I believe that the Labour party wants to have a smooth transition to a good quality future relationship, but I draw to the hon. Gentleman’s attention what the Prime Minister said in her Florence speech:
“Neither is the European Union legally able to conclude an agreement with the UK as an external partner while it is itself still part of the European Union.”
My point is that we need to become a third country before we can conclude the kind of future relationship that I think the hon. Gentleman would like us to have.
I do not disagree with the Minister. It is precisely our point that, during the transitional period, we cannot disable the role of the Court of Justice of the European Union, otherwise we will not achieve the arrangement that we apparently both seek.
The hon. Gentleman makes an excellent point, as he always does on these matters, even though he and I may not agree on much. Ruth Davidson and I do not often agree on much either, but she was right that we deserve the truth. This place deserves accountability over the promises that have been made. I wonder whether the Minister, who is in his place and who made those promises as part of Vote Leave, will address the question of what will happen about these promises. They were made to the people before they voted in a plebiscite, and he has some responsibility for that.
The hon. Lady makes a good point. I will take an intervention from the Minister, since I mentioned him, and then I will make progress with my speech.
I hope that the hon. Gentleman will read the report published by the Treasury Committee during the referendum campaign.
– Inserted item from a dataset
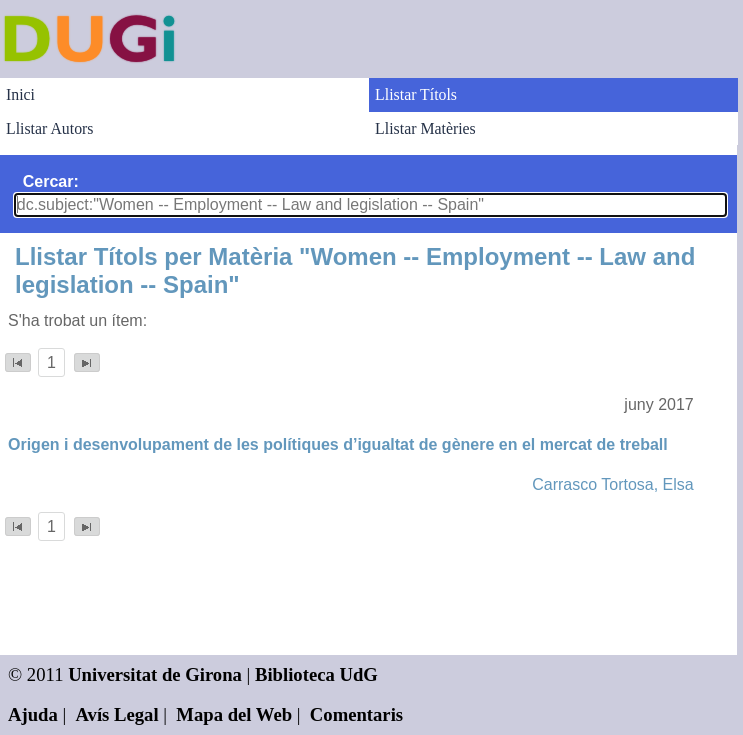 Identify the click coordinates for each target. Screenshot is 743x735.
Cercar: (51, 181)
The report, which has my name and that of my hon. Friend the Member for North East Somerset (Mr Rees-Mogg) on it, calls into question the veracity of claims on both sides of the campaign.
The Minister is trying to absolve himself of responsibility for spending on the health service. If only he had done that before the EU referendum. If only he had stopped people putting it on the side of a bus. It is extraordinary, because those Vote Leavers are Ministers now. They are in the posts that they wanted, and they need to take a bit of responsibility and deliver on their promises. If Labour get into government, Conservative Members will quite rightly expect them to deliver on their promises.